# PROMPT:
With pictures excluded, copy word for word the lines in the data below from the line containing "Bach: Anna Magdalena: No. 25: Bist" through the line containing "Date Index (495, 1804)".

# INPUT:
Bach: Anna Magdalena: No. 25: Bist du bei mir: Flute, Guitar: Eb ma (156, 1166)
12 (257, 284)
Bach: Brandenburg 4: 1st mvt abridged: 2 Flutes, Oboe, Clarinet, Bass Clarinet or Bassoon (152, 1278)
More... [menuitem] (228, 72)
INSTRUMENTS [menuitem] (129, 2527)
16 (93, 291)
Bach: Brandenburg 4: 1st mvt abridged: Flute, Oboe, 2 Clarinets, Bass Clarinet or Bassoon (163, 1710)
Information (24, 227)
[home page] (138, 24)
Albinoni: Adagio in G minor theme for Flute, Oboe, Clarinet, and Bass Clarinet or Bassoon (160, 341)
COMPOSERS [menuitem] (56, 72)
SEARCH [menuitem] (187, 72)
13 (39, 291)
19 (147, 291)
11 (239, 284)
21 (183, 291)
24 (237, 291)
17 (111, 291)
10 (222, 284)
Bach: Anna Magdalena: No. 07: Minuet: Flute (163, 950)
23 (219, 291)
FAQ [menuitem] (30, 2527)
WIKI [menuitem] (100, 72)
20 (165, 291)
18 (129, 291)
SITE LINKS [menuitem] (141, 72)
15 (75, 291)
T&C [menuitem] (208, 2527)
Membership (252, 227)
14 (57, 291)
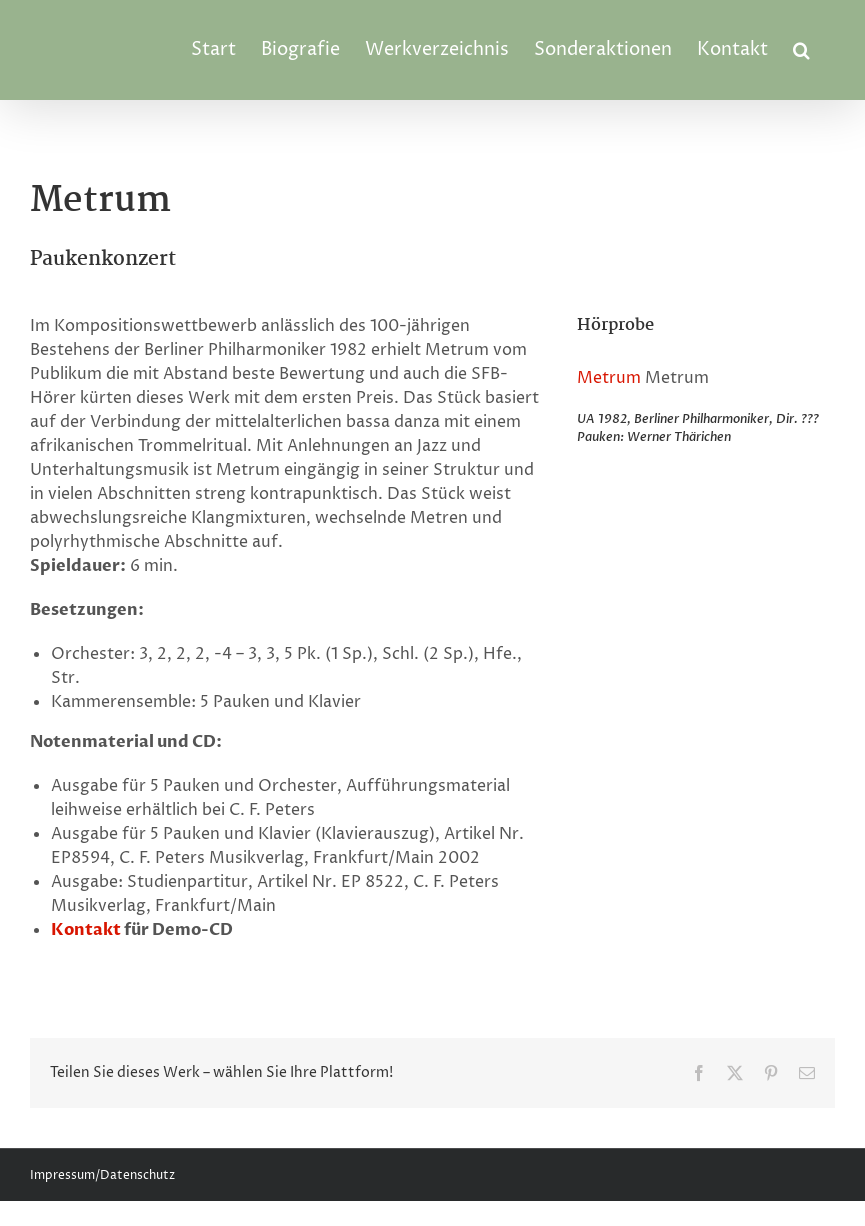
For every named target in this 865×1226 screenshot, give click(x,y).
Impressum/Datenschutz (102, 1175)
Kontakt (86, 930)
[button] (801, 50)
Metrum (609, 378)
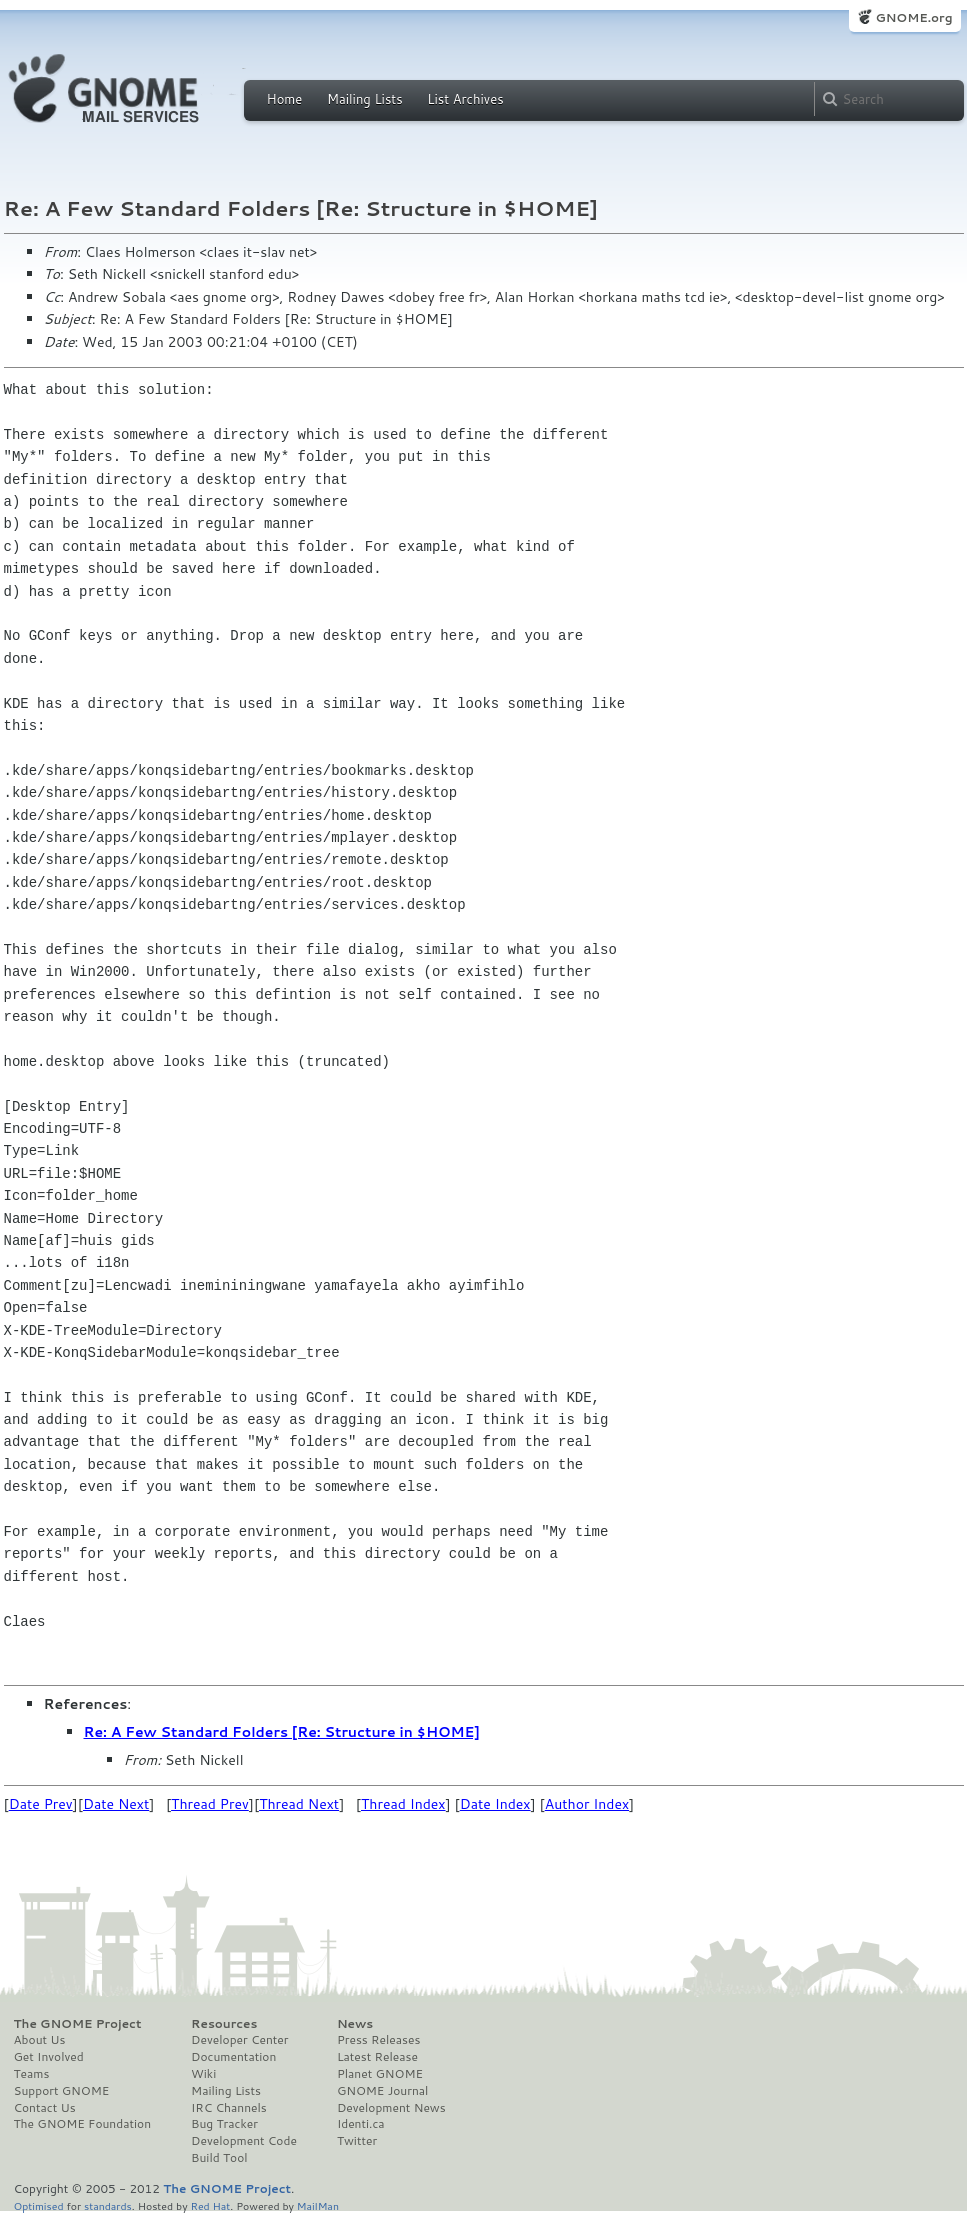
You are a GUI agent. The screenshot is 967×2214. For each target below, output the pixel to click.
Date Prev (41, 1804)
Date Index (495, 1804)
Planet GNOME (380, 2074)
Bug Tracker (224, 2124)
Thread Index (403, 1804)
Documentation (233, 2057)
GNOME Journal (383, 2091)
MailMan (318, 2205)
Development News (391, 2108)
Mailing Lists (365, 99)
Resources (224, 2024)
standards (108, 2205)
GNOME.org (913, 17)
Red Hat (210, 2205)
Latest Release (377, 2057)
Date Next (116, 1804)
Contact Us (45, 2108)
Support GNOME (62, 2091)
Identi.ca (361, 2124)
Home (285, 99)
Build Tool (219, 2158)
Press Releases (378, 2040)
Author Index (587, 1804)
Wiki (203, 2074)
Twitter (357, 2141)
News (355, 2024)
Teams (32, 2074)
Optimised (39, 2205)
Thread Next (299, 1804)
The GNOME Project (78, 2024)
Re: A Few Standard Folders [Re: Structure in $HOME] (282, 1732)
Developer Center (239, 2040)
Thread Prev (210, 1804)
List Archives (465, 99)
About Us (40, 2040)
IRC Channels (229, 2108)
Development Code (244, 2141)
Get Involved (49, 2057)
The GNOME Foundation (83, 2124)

...

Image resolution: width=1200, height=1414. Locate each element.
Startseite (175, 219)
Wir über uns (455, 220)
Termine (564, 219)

# OUTPUT OF THE EXERCISE:
Bach: Anna Magdalena: No. 25: Bist du bei mir: Flute, Guitar: Eb ma (156, 1166)
12 (257, 284)
Bach: Brandenburg 4: 1st mvt abridged: 2 Flutes, Oboe, Clarinet, Bass Clarinet or Bassoon (152, 1278)
More... [menuitem] (228, 72)
INSTRUMENTS [menuitem] (129, 2527)
16 (93, 291)
Bach: Brandenburg 4: 1st mvt abridged: Flute, Oboe, 2 Clarinets, Bass Clarinet or Bassoon (163, 1710)
Information (24, 227)
[home page] (138, 24)
Albinoni: Adagio in G minor theme for Flute, Oboe, Clarinet, and Bass Clarinet or Bassoon (160, 341)
COMPOSERS [menuitem] (56, 72)
SEARCH [menuitem] (187, 72)
13 (39, 291)
19 (147, 291)
11 (239, 284)
21 (183, 291)
24 (237, 291)
17 (111, 291)
10 (222, 284)
Bach: Anna Magdalena: No. 07: Minuet: Flute (163, 950)
23 (219, 291)
FAQ [menuitem] (30, 2527)
WIKI [menuitem] (100, 72)
20 (165, 291)
18 (129, 291)
SITE LINKS [menuitem] (141, 72)
15 (75, 291)
T&C [menuitem] (208, 2527)
Membership (252, 227)
14 (57, 291)
For every named target in this 865×1226 screenshot, give click(x,y).
Impressum/Datenschutz (102, 1175)
Kontakt (86, 930)
[button] (801, 50)
Metrum (609, 378)
You are a GUI agent. The screenshot is 967×2214. For each target below, output the pixel to click.
Date Prev (41, 1804)
Date Index (495, 1804)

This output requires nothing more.